Celiac disease is the third important comorbidity of diabetes, limited mainly to autoimmunologic diabetes. Inflammatory reaction to wheat, rye or barley gluten is mediated by α-gliadin, gluten metabolite that crosses intestinal epithelium, and provokes immunologic reaction leading to destruction of enterocytes and villous atrophy. The prevalence of celiac disease in T1D is assessed for 3–8% [7]. In children the disease causes different gastrointestinal signs symptoms, like abdominal pain, diarrhea or vomiting after gluten-containing meals. Chronic exposure to gluten leads to weight loss and malabsorption syndrome and nutritional deficiencies. The latter, like iron, calcium and vitamin deficiencies, are also typical in adults with celiac disease, in whom GI symptoms are less frequent.
Diagnosis of celiac disease is usually made after testing for transglutaminase IgA or anti-endomysial antibodies, although histological assessment of duodenal tissue obtained during endoscopy remains golden diagnostic standard. Complete elimination of gluten from the diet is highly effective in treatment of celiac disease, although occasionally not easy to perform. A proper supply of deficient nutrients may be necessary.
Finally, some antidiabetic drugs may cause gastrointestinal symptoms. They are typical adverse events specifically for metformin and GLP-1 or GLP-1/GIP receptor agonists. The FDA-approved label for metformin [8] states that diarrhea, the most typical GI adverse event may occur in more than 50% treated patients, although only in 6% results in drug discontinuation. In clinical practice, however, metformin intolerance and adverse events seem to be less common. All GI adverse events (diarrhea, nausea, vomiting, flatulence, indigestion and abdominal discomfort) occur much less frequently after extended-release formulation of metformin.
Different GLP-1 receptor agonists have slightly different GI-adverse event profile. Because of delaying gastric emptying and intestinal motility, in some patients dyspepsia, loss of appetite and constipation may happen besides adverse events mentioned with metformin. In general, it seems that the more potent the drug and the higher dose, the more frequent are the GI adverse events, being most frequent in patients who used a dual GLP-1/GIP receptor agonist, tirzepatide [9].

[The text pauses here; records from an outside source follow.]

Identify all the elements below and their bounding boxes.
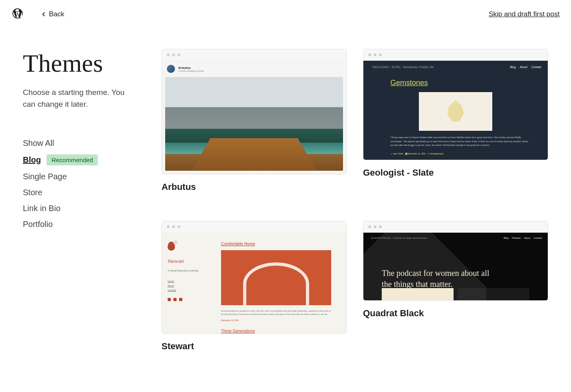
browser-frame: Arbutus A photo blogging theme (162, 49, 347, 174)
preview-sidebar: Stewart A casual blog about painting Hom… (162, 233, 221, 333)
category-portfolio[interactable]: Portfolio (23, 220, 129, 229)
browser-bar (363, 221, 548, 233)
browser-bar (162, 221, 346, 233)
preview-post-title: Gemstones (390, 79, 541, 87)
browser-dot-icon (172, 225, 175, 228)
preview-figure (419, 92, 492, 131)
theme-preview: QUADRAT BLACKA theme for blogs and podca… (363, 233, 548, 300)
browser-dot-icon (167, 225, 170, 228)
preview-date: December 14, 2021 (221, 319, 338, 322)
preview-nav-links: Blog Podcast About Contact (504, 237, 542, 239)
browser-bar (162, 49, 346, 61)
category-link-in-bio[interactable]: Link in Bio (23, 204, 129, 213)
category-single-page[interactable]: Single Page (23, 172, 129, 181)
skip-link[interactable]: Skip and draft first post (489, 10, 560, 18)
category-label: Single Page (23, 172, 67, 181)
theme-preview: Arbutus A photo blogging theme (162, 61, 346, 174)
theme-preview: GEOLOGIST - SLATEGemstones, Fossils, Etc… (363, 61, 548, 160)
preview-post-title: Comfortable Home (221, 242, 338, 246)
preview-meta: ▲ Joan Smith 📅 December 11, 2021 🗀 Uncat… (390, 152, 541, 155)
preview-tagline: A casual blog about painting (168, 269, 215, 272)
theme-name: Geologist - Slate (363, 167, 548, 178)
app-header: Back Skip and draft first post (0, 0, 571, 29)
preview-site-title: Arbutus (178, 66, 204, 70)
preview-hero-image (165, 77, 343, 171)
logo-icon (168, 242, 175, 251)
preview-brand: GEOLOGIST - SLATEGemstones, Fossils, Etc (370, 66, 434, 68)
browser-dot-icon (368, 53, 371, 56)
browser-bar (363, 49, 548, 61)
wordpress-logo-icon[interactable] (11, 7, 24, 21)
thumbnail (382, 288, 454, 300)
preview-brand: Stewart (168, 258, 215, 264)
facebook-icon (173, 298, 177, 301)
arch-shape (243, 262, 309, 305)
category-label: Store (23, 188, 42, 197)
browser-dot-icon (379, 53, 382, 56)
recommended-badge: Recommended (46, 154, 98, 165)
browser-frame: QUADRAT BLACKA theme for blogs and podca… (363, 221, 548, 301)
theme-name: Quadrat Black (363, 308, 548, 319)
theme-card-stewart[interactable]: Stewart A casual blog about painting Hom… (162, 221, 347, 352)
preview-excerpt: "I'll just step over to Green Gables aft… (390, 136, 529, 148)
category-blog[interactable]: Blog Recommended (23, 154, 129, 165)
preview-nav: QUADRAT BLACKA theme for blogs and podca… (363, 233, 548, 243)
page-subtitle: Choose a starting theme. You can change … (23, 87, 129, 110)
browser-dot-icon (374, 53, 376, 56)
theme-card-arbutus[interactable]: Arbutus A photo blogging theme Arbutus (162, 49, 347, 192)
boat-shape (192, 138, 316, 171)
preview-header: Arbutus A photo blogging theme (162, 61, 346, 77)
preview-next-post: Three Generations (221, 329, 338, 333)
browser-dot-icon (167, 53, 170, 56)
back-button[interactable]: Back (40, 10, 64, 18)
theme-name: Stewart (162, 341, 347, 352)
header-left: Back (11, 7, 64, 21)
browser-dot-icon (368, 225, 371, 228)
browser-frame: GEOLOGIST - SLATEGemstones, Fossils, Etc… (363, 49, 548, 160)
gemstone-icon (447, 100, 465, 123)
chevron-left-icon (40, 11, 47, 18)
category-list: Show All Blog Recommended Single Page St… (23, 139, 129, 229)
browser-frame: Stewart A casual blog about painting Hom… (162, 221, 347, 334)
page-title: Themes (23, 49, 129, 78)
main-content: Themes Choose a starting theme. You can … (0, 29, 571, 368)
preview-site-tagline: A photo blogging theme (178, 70, 204, 72)
twitter-icon (168, 298, 171, 301)
sidebar: Themes Choose a starting theme. You can … (23, 49, 129, 352)
category-show-all[interactable]: Show All (23, 139, 129, 148)
theme-grid: Arbutus A photo blogging theme Arbutus (162, 49, 548, 352)
browser-dot-icon (177, 225, 180, 228)
preview-thumbnails (363, 288, 548, 300)
avatar-icon (167, 65, 175, 73)
thumbnail (458, 288, 529, 300)
preview-artwork (221, 250, 331, 305)
category-label: Blog (23, 155, 41, 165)
theme-card-quadrat-black[interactable]: QUADRAT BLACKA theme for blogs and podca… (363, 221, 548, 352)
category-label: Show All (23, 139, 54, 148)
preview-nav-links: Blog About Contact (510, 66, 541, 68)
preview-excerpt: Emma Woodhouse, handsome, clever, and ri… (221, 309, 331, 316)
preview-main: Comfortable Home Emma Woodhouse, handsom… (221, 233, 346, 333)
theme-card-geologist-slate[interactable]: GEOLOGIST - SLATEGemstones, Fossils, Etc… (363, 49, 548, 192)
preview-brand: QUADRAT BLACKA theme for blogs and podca… (369, 237, 427, 239)
social-icons (168, 298, 215, 301)
browser-dot-icon (374, 225, 376, 228)
back-label: Back (49, 10, 64, 18)
category-label: Link in Bio (23, 204, 60, 213)
browser-dot-icon (177, 53, 180, 56)
theme-preview: Stewart A casual blog about painting Hom… (162, 233, 346, 333)
browser-dot-icon (172, 53, 175, 56)
preview-nav: GEOLOGIST - SLATEGemstones, Fossils, Etc… (370, 66, 541, 68)
preview-nav: Home About Contact (168, 279, 215, 292)
theme-name: Arbutus (162, 182, 347, 192)
category-label: Portfolio (23, 220, 53, 229)
browser-dot-icon (379, 225, 382, 228)
instagram-icon (179, 298, 182, 301)
category-store[interactable]: Store (23, 188, 129, 197)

In patients treated with GLP-1 or GLP-1/GIP receptor agonist, it is necessary to start treatment with lower dose, escalating it according to needs up to a maximal dose. If an adverse event occurs, de-escalation to previous dose often resolve the problem. In clinical practice, less than 10% of patients have persistent GI adverse events, and many tolerate them and may remain on drug.

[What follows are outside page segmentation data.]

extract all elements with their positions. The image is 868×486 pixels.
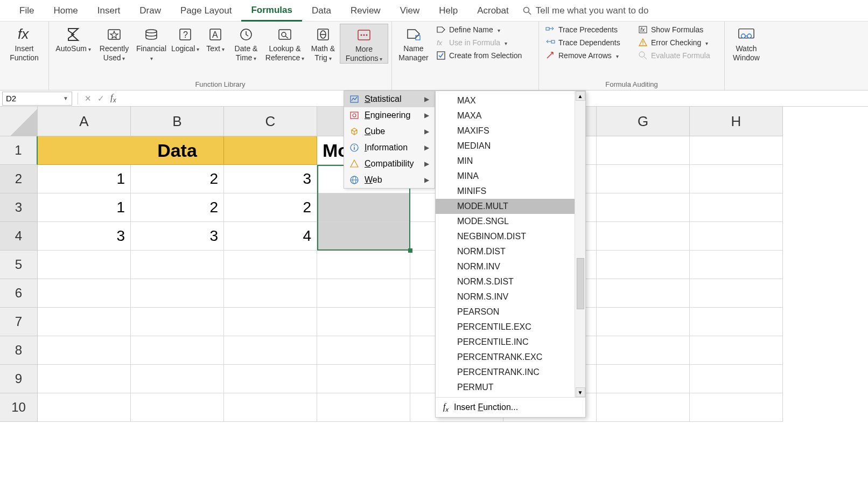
tab-page-layout[interactable]: Page Layout <box>171 1 241 20</box>
cell-h9[interactable] <box>690 365 783 393</box>
cell-g4[interactable] <box>597 222 690 251</box>
name-manager-button[interactable]: Name Manager <box>395 24 432 63</box>
tab-help[interactable]: Help <box>429 1 467 20</box>
cell-g6[interactable] <box>597 279 690 308</box>
tab-acrobat[interactable]: Acrobat <box>467 1 519 20</box>
function-item-maxa[interactable]: MAXA <box>436 108 575 123</box>
cell-a7[interactable] <box>38 308 131 336</box>
insert-function-menu-item[interactable]: fx Insert Function... <box>436 397 585 417</box>
cell-h5[interactable] <box>690 251 783 279</box>
cell-h1[interactable] <box>690 136 783 165</box>
tell-me-search[interactable]: Tell me what you want to do <box>523 5 649 16</box>
cell-g3[interactable] <box>597 193 690 222</box>
function-item-percentile-inc[interactable]: PERCENTILE.INC <box>436 335 575 350</box>
tab-insert[interactable]: Insert <box>88 1 130 20</box>
function-item-norm-dist[interactable]: NORM.DIST <box>436 244 575 259</box>
cell-g9[interactable] <box>597 365 690 393</box>
cell-c4[interactable]: 4 <box>224 222 317 251</box>
cell-a3[interactable]: 1 <box>38 193 131 222</box>
function-item-mode-sngl[interactable]: MODE.SNGL <box>436 214 575 229</box>
function-item-permut[interactable]: PERMUT <box>436 380 575 395</box>
col-header-h[interactable]: H <box>690 107 783 136</box>
row-header-7[interactable]: 7 <box>0 308 38 336</box>
function-item-mina[interactable]: MINA <box>436 169 575 184</box>
scroll-thumb[interactable] <box>577 258 584 309</box>
insert-function-button[interactable]: fx Insert Function <box>3 24 45 63</box>
show-formulas-button[interactable]: fx Show Formulas <box>638 25 718 34</box>
tab-home[interactable]: Home <box>44 1 87 20</box>
logical-button[interactable]: ? Logical <box>170 24 201 53</box>
lookup-reference-button[interactable]: Lookup & Reference <box>263 24 306 63</box>
function-item-min[interactable]: MIN <box>436 154 575 169</box>
col-header-b[interactable]: B <box>131 107 224 136</box>
cell-b1[interactable]: Data <box>131 136 224 165</box>
scroll-track[interactable] <box>577 102 584 386</box>
cell-c5[interactable] <box>224 251 317 279</box>
function-item-percentrank-exc[interactable]: PERCENTRANK.EXC <box>436 350 575 365</box>
col-header-g[interactable]: G <box>597 107 690 136</box>
remove-arrows-button[interactable]: Remove Arrows <box>545 51 631 60</box>
cell-h2[interactable] <box>690 165 783 193</box>
menu-item-information[interactable]: Information ▶ <box>344 140 435 156</box>
tab-file[interactable]: File <box>10 1 44 20</box>
function-item-percentrank-inc[interactable]: PERCENTRANK.INC <box>436 365 575 380</box>
cell-b2[interactable]: 2 <box>131 165 224 193</box>
cell-a6[interactable] <box>38 279 131 308</box>
col-header-a[interactable]: A <box>38 107 131 136</box>
watch-window-button[interactable]: Watch Window <box>728 24 765 63</box>
cell-a9[interactable] <box>38 365 131 393</box>
menu-item-web[interactable]: Web ▶ <box>344 172 435 188</box>
cell-g7[interactable] <box>597 308 690 336</box>
function-item-median[interactable]: MEDIAN <box>436 138 575 154</box>
tab-review[interactable]: Review <box>341 1 390 20</box>
cell-a8[interactable] <box>38 336 131 365</box>
function-item-pearson[interactable]: PEARSON <box>436 304 575 320</box>
row-header-4[interactable]: 4 <box>0 222 38 251</box>
create-from-selection-button[interactable]: Create from Selection <box>436 51 532 60</box>
cell-c8[interactable] <box>224 336 317 365</box>
function-item-minifs[interactable]: MINIFS <box>436 184 575 199</box>
row-header-9[interactable]: 9 <box>0 365 38 393</box>
cell-a5[interactable] <box>38 251 131 279</box>
cell-b6[interactable] <box>131 279 224 308</box>
trace-precedents-button[interactable]: Trace Precedents <box>545 25 631 34</box>
cell-h6[interactable] <box>690 279 783 308</box>
financial-button[interactable]: Financial <box>134 24 169 63</box>
menu-item-statistical[interactable]: Statistical ▶ <box>344 91 435 107</box>
row-header-6[interactable]: 6 <box>0 279 38 308</box>
cell-b5[interactable] <box>131 251 224 279</box>
scroll-down-button[interactable]: ▼ <box>576 387 585 397</box>
cell-c2[interactable]: 3 <box>224 165 317 193</box>
cell-h4[interactable] <box>690 222 783 251</box>
error-checking-button[interactable]: Error Checking <box>638 38 718 47</box>
cell-a2[interactable]: 1 <box>38 165 131 193</box>
tab-view[interactable]: View <box>390 1 430 20</box>
cell-b4[interactable]: 3 <box>131 222 224 251</box>
cell-c10[interactable] <box>224 393 317 422</box>
cell-d8[interactable] <box>317 336 410 365</box>
date-time-button[interactable]: Date & Time <box>230 24 262 63</box>
accept-formula-button[interactable]: ✓ <box>94 94 107 103</box>
cell-c6[interactable] <box>224 279 317 308</box>
cell-c9[interactable] <box>224 365 317 393</box>
menu-item-compatibility[interactable]: Compatibility ▶ <box>344 156 435 172</box>
autosum-button[interactable]: AutoSum <box>52 24 94 53</box>
cell-b10[interactable] <box>131 393 224 422</box>
menu-item-engineering[interactable]: Engineering ▶ <box>344 107 435 123</box>
cell-h8[interactable] <box>690 336 783 365</box>
row-header-2[interactable]: 2 <box>0 165 38 193</box>
select-all-corner[interactable] <box>0 107 38 136</box>
function-item-norm-s-inv[interactable]: NORM.S.INV <box>436 289 575 304</box>
cell-d10[interactable] <box>317 393 410 422</box>
cancel-formula-button[interactable]: ✕ <box>81 94 94 103</box>
tab-data[interactable]: Data <box>302 1 341 20</box>
recently-used-button[interactable]: Recently Used <box>95 24 133 63</box>
cell-g10[interactable] <box>597 393 690 422</box>
math-trig-button[interactable]: Math & Trig <box>307 24 339 63</box>
cell-h7[interactable] <box>690 308 783 336</box>
cell-d3[interactable] <box>317 193 410 222</box>
menu-item-cube[interactable]: Cube ▶ <box>344 123 435 140</box>
row-header-3[interactable]: 3 <box>0 193 38 222</box>
row-header-8[interactable]: 8 <box>0 336 38 365</box>
function-item-negbinom-dist[interactable]: NEGBINOM.DIST <box>436 229 575 244</box>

In summary, the paper of Samak et al. published in this issue of “Clinical Diabetology” reminds that often neglected by endocrinologists gastrointestinal adverse events are frequent and may be caused by different diseases. Most frequent and important are diabetic gastroparesis, SIBO, celiac disease and drug adverse events, but a proper diagnosis shall be made in every case, and proper treatment shall be introduced.
Conflict of interest
The authors declare that there is no conflict of interest.